3

I am trying to figure out how best to monitor usage of our HPC resources. Specifically, I am trying to identify cpu usage, disk space consumed, and number of jobs run by group.

The pbs format allows the "-W" group_list flag to identify the group the script belongs to. I want to use this to monitor the cluster usage, but I can't find documentation on how to track this over time.

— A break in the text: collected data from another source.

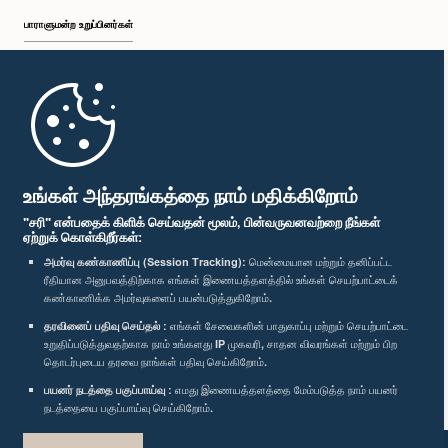
உறுப்பினர்
பாராளுமன்ற உறுப்பினர்கள்
முதற்பக்கம்
பாராளுமன்ற கையடக்க செயலி
உங்கள் அந்தரங்கத்தை நாம் மதிக்கிறோம்
"சரி" என்பதைக் கிளிக் செய்வதன் மூலம், பின்வருவனவற்றை நீங்கள்
ஏற்றுக் கொள்கிறீர்கள்:
அமர்வு கண்காணிப்பு (Session Tracking):
மென்மையான மற்றும் தனிப்பட்ட
கௌரவ கோவிந்தன் கருணாகரம், பா.உ.
ரீதியான அனுபவத்திற்காக எங்கள் இணையத்தளத்தில் உங்கள் செயற்பாட்டைக்
எம்மை பின்தொடர்க :
உறுப்பினர்
கண்காணிக்க அமர்வுகளைப் பயன்படுத்துகிறோம்.
தரவினைப் பதிவு செய்தல் :
எங்கள் சேவைகளின் பாதுகாப்பு மற்றும் செயற்பாட்டை
உறுதிப்படுத்துவதற்காக நாம் உங்களது IP முகவரி, சாதன விவரங்கள் மற்றும் பிற
விருதுகள்
தொடர்புடைய தரவை நாங்கள் பதிவு செய்கிறோம்.
பயனர் நடத்தை பகுப்பாய்வு :
எமது இணையத்தளத்தை மேம்படுத்த நாம் பயனர்
தனியுரிமைக் கொள்கை
நடத்தையை பகுப்பாய்வு செய்கிறோம்.
பதிப்புரிமை © இலங்கை பாராளுமன்றம்.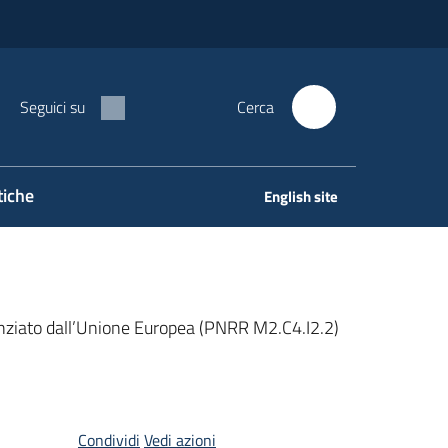
Seguici su
Cerca
tiche
English site
anziato dall’Unione Europea (PNRR M2.C4.I2.2)
Condividi
Vedi azioni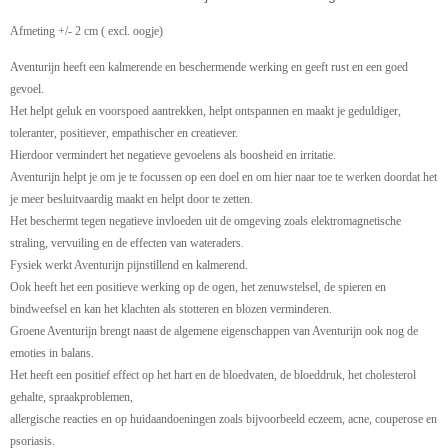
Afmeting +/- 2 cm ( excl. oogje)
Aventurijn heeft een kalmerende en beschermende werking en geeft rust en een goed
gevoel.
Het helpt geluk en voorspoed aantrekken, helpt ontspannen en maakt je geduldiger,
toleranter, positiever, empathischer en creatiever.
Hierdoor vermindert het negatieve gevoelens als boosheid en irritatie.
Aventurijn helpt je om je te focussen op een doel en om hier naar toe te werken doordat het
je meer besluitvaardig maakt en helpt door te zetten.
Het beschermt tegen negatieve invloeden uit de omgeving zoals elektromagnetische
straling, vervuiling en de effecten van wateraders.
Fysiek werkt Aventurijn pijnstillend en kalmerend.
Ook heeft het een positieve werking op de ogen, het zenuwstelsel, de spieren en
bindweefsel en kan het klachten als stotteren en blozen verminderen.
Groene Aventurijn brengt naast de algemene eigenschappen van Aventurijn ook nog de
emoties in balans.
Het heeft een positief effect op het hart en de bloedvaten, de bloeddruk, het cholesterol
gehalte, spraakproblemen,
allergische reacties en op huidaandoeningen zoals bijvoorbeeld eczeem, acne, couperose en
psoriasis.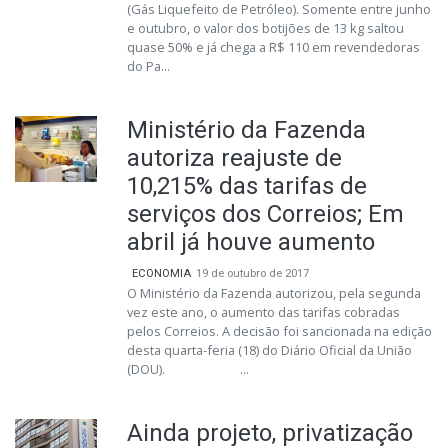
(Gás Liquefeito de Petróleo). Somente entre junho
e outubro, o valor dos botijões de 13 kg saltou
quase 50% e já chega a R$ 110 em revendedoras
do Pa...
Ministério da Fazenda
autoriza reajuste de
10,215% das tarifas de
serviços dos Correios; Em
abril já houve aumento
ECONOMIA
19 de outubro de 2017
O Ministério da Fazenda autorizou, pela segunda
vez este ano, o aumento das tarifas cobradas
pelos Correios. A decisão foi sancionada na edição
desta quarta-feria (18) do Diário Oficial da União
(DOU). ...
Ainda projeto, privatização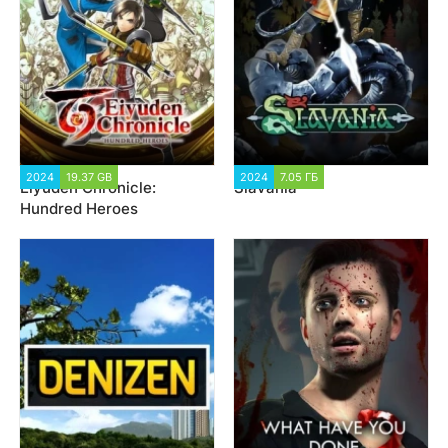
2024
19.37 GB
1 151
2024
7.05 ГБ
1 458
Eiyuden Chronicle:
Slavania
Hundred Heroes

gmond and gmetric offer some functionality - I can see the parameters I'm interested in, but I can't figure out how to group these by the -W group_list flag or by user or some other metric.

Any advice?

  • What scheduler are you using? Moab or Maui? – Vince Apr 19 '17 at 14:24
  • Torque. One of the other free versions of MOAB. There is a file in /var/spool/torque that shows some resource usage, but it needs to be parsed and summarized. – nietzschemouse Apr 20 '17 at 15:11
  • Free Moab? You mean Maui? – Vince Apr 20 '17 at 15:15
  • Is there a reason you don't want to parse the accounting file? Are you looking for a turnkey solution? There is a reporting framework available for purchase that works with Moab. I guess I'm just not exactly sure what kind of answer you're seeking. – dbeer Apr 20 '17 at 19:05
  • The turnkey solution would be ideal. I can parse out the accounting file and then summarize it with a script, but I'm checking to see if that's more effort than necessary. I'm looking into purchasing MOAB or Univa for this reason. – nietzschemouse Apr 21 '17 at 15:51
  • In case you are using Maui (free alternative to Moab), have you looked at: http://docs.adaptivecomputing.com/maui/9.2accounting.php. Specifically, section 9.2.3: Profiling Historical Usage. – Vince Apr 26 '17 at 14:09
  • Thanks Vince. I'm using Torque, though, so that's not quite applicable. – nietzschemouse May 03 '17 at 15:34
  • Torque does have accounting files: http://docs.adaptivecomputing.com/torque/4-1-7/Content/topics/9-accounting/accountingRecords.htm. I did not find any way to monitor usage. You may need to write your own service... – Vince May 09 '17 at 15:17
  • Closest match I found was: https://github.com/tabaer/pbstools. – Vince May 09 '17 at 15:24

0 Answers0